Data for review below:

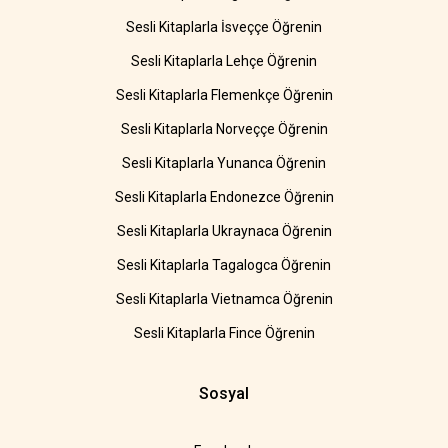
Sesli Kitaplarla İsveççe Öğrenin
Sesli Kitaplarla Lehçe Öğrenin
Sesli Kitaplarla Flemenkçe Öğrenin
Sesli Kitaplarla Norveççe Öğrenin
Sesli Kitaplarla Yunanca Öğrenin
Sesli Kitaplarla Endonezce Öğrenin
Sesli Kitaplarla Ukraynaca Öğrenin
Sesli Kitaplarla Tagalogca Öğrenin
Sesli Kitaplarla Vietnamca Öğrenin
Sesli Kitaplarla Fince Öğrenin
Sosyal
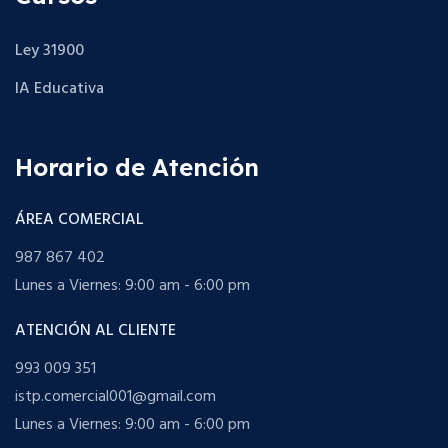
Ley 31900
IA Educativa
Horario de Atención
ÁREA COMERCIAL
987 867 402
Lunes a Viernes: 9:00 am - 6:00 pm
ATENCIÓN AL CLIENTE
993 009 351
istp.comercial001@gmail.com
Lunes a Viernes: 9:00 am - 6:00 pm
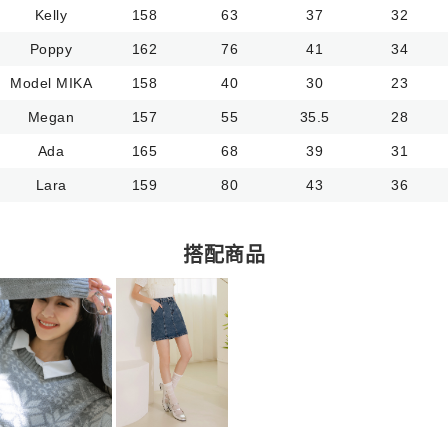
Kelly
158
63
37
32
Poppy
162
76
41
34
Model MIKA
158
40
30
23
Megan
157
55
35.5
28
Ada
165
68
39
31
Lara
159
80
43
36
搭配商品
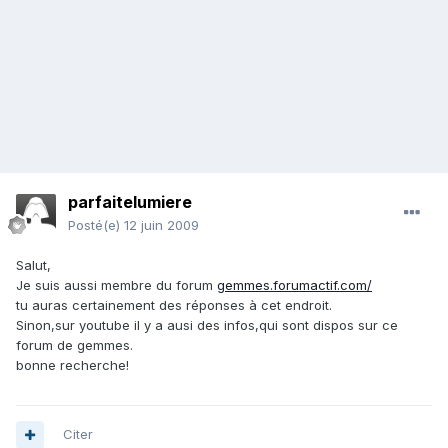
parfaitelumiere
Posté(e)
12 juin 2009
Salut,
Je suis aussi membre du forum
gemmes.forumactif.com/
tu auras certainement des réponses à cet endroit.
Sinon,sur youtube il y a ausi des infos,qui sont dispos sur ce
forum de gemmes.
bonne recherche!
Citer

End of Data for review.

What needs to be done
Please, without any of the pictures, set down exactly the lines from the beginning of the listing to the line that contains "Sesli Kitaplarla Ukraynaca Öğrenin", inclusive.

Reply
Sesli Kitaplarla İsveççe Öğrenin
Sesli Kitaplarla Lehçe Öğrenin
Sesli Kitaplarla Flemenkçe Öğrenin
Sesli Kitaplarla Norveççe Öğrenin
Sesli Kitaplarla Yunanca Öğrenin
Sesli Kitaplarla Endonezce Öğrenin
Sesli Kitaplarla Ukraynaca Öğrenin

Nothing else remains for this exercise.